## WHAT YOU ARE ASKED TO DO
Every record should be written out exactly, with the pictures left out.

## DATASET EXTRACT

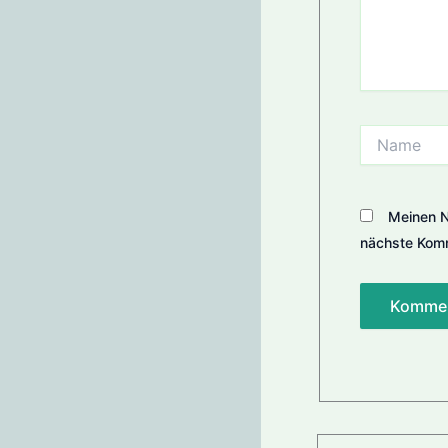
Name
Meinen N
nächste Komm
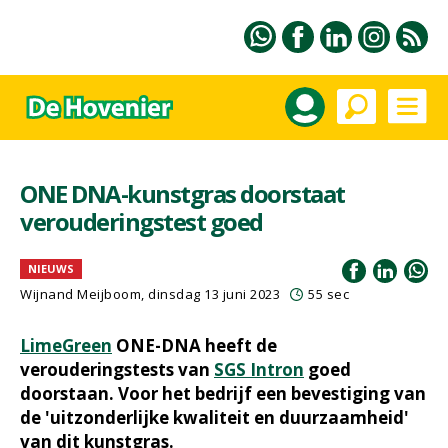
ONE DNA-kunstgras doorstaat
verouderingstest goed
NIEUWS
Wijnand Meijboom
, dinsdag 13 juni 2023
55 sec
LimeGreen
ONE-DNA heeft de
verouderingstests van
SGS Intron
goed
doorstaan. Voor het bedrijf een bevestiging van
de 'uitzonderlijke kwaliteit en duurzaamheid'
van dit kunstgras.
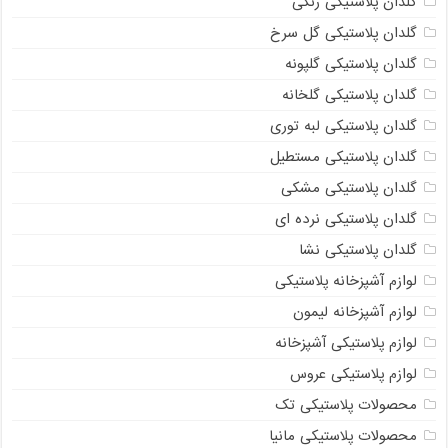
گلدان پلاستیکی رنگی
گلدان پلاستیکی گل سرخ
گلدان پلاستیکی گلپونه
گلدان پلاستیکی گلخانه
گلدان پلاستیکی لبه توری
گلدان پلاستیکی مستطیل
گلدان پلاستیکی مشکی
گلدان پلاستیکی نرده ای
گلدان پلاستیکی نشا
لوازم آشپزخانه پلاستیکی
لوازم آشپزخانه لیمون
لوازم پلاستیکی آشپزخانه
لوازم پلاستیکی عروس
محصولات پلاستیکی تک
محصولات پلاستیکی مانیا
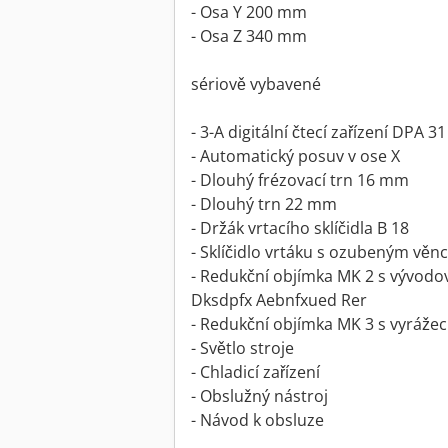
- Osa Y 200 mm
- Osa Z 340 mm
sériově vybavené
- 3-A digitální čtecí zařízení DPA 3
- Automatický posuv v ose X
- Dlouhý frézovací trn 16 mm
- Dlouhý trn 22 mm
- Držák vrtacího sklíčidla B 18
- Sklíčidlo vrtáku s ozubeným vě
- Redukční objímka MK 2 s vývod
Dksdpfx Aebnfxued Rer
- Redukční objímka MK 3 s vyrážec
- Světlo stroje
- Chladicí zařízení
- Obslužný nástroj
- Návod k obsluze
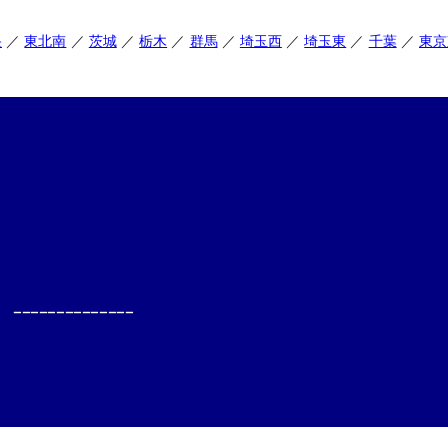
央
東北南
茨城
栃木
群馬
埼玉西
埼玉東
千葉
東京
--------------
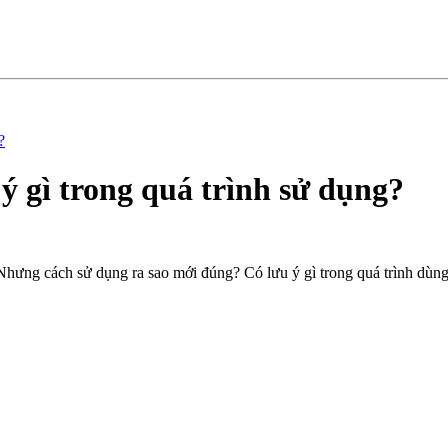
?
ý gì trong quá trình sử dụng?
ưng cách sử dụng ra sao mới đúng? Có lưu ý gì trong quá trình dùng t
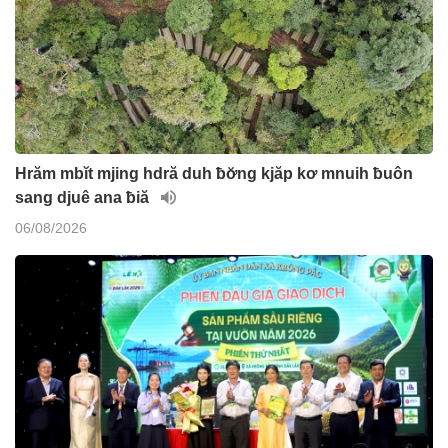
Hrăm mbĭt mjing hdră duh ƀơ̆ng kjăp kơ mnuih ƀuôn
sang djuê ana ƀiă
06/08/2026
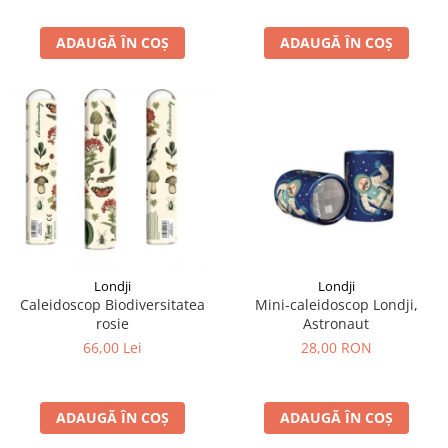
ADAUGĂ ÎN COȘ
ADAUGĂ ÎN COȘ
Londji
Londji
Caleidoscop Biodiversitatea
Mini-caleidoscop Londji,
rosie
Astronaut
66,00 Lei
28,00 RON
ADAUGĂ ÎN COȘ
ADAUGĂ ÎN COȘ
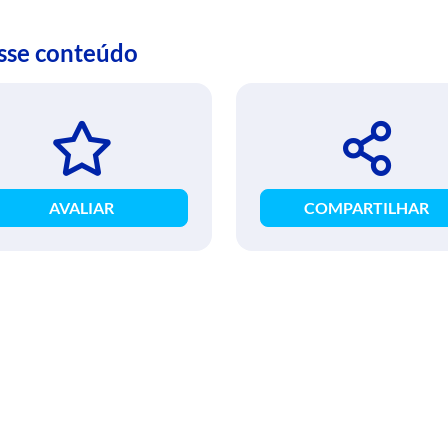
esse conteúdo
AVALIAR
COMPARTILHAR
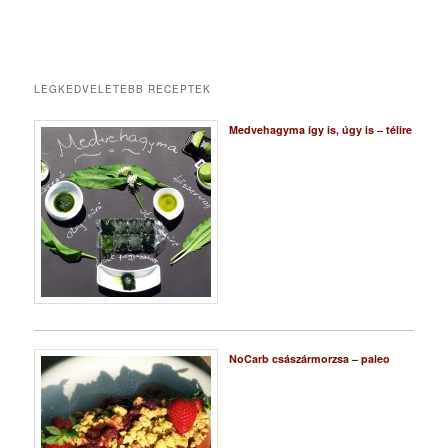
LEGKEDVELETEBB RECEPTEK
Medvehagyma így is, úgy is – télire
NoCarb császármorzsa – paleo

## TASK SOLUTION
Name
Meinen N
nächste Komm
ONE DNA-kunstgras doorstaat
verouderingstest goed
NIEUWS
Wijnand Meijboom
, dinsdag 13 juni 2023
55 sec
LimeGreen
ONE-DNA heeft de
verouderingstests van
SGS Intron
goed
doorstaan. Voor het bedrijf een bevestiging van
de 'uitzonderlijke kwaliteit en duurzaamheid'
van dit kunstgras.
گلدان پلاستیکی رنگی
گلدان پلاستیکی گل سرخ
گلدان پلاستیکی گلپونه
گلدان پلاستیکی گلخانه
گلدان پلاستیکی لبه توری
گلدان پلاستیکی مستطیل
گلدان پلاستیکی مشکی
گلدان پلاستیکی نرده ای
گلدان پلاستیکی نشا
لوازم آشپزخانه پلاستیکی
لوازم آشپزخانه لیمون
لوازم پلاستیکی آشپزخانه
لوازم پلاستیکی عروس
محصولات پلاستیکی تک
محصولات پلاستیکی مانیا
- Osa Y 200 mm
- Osa Z 340 mm
sériově vybavené
- 3-A digitální čtecí zařízení DPA 3
- Automatický posuv v ose X
- Dlouhý frézovací trn 16 mm
- Dlouhý trn 22 mm
- Držák vrtacího sklíčidla B 18
- Sklíčidlo vrtáku s ozubeným vě
- Redukční objímka MK 2 s vývod
Dksdpfx Aebnfxued Rer
- Redukční objímka MK 3 s vyrážec
- Světlo stroje
- Chladicí zařízení
- Obslužný nástroj
- Návod k obsluze
央
東北南
茨城
栃木
群馬
埼玉西
埼玉東
千葉
東京
--------------
?
ý gì trong quá trình sử dụng?
ưng cách sử dụng ra sao mới đúng? Có lưu ý gì trong quá trình dùng t
Hrăm mbĭt mjing hdră duh ƀơ̆ng kjăp kơ mnuih ƀuôn
sang djuê ana ƀiă
06/08/2026
ADAUGĂ ÎN COȘ
ADAUGĂ ÎN COȘ
Londji
Londji
Caleidoscop Biodiversitatea
Mini-caleidoscop Londji,
rosie
Astronaut
66,00 Lei
28,00 RON
ADAUGĂ ÎN COȘ
ADAUGĂ ÎN COȘ
esse conteúdo
AVALIAR
COMPARTILHAR
LEGKEDVELETEBB RECEPTEK
Medvehagyma így is, úgy is – télire
NoCarb császármorzsa – paleo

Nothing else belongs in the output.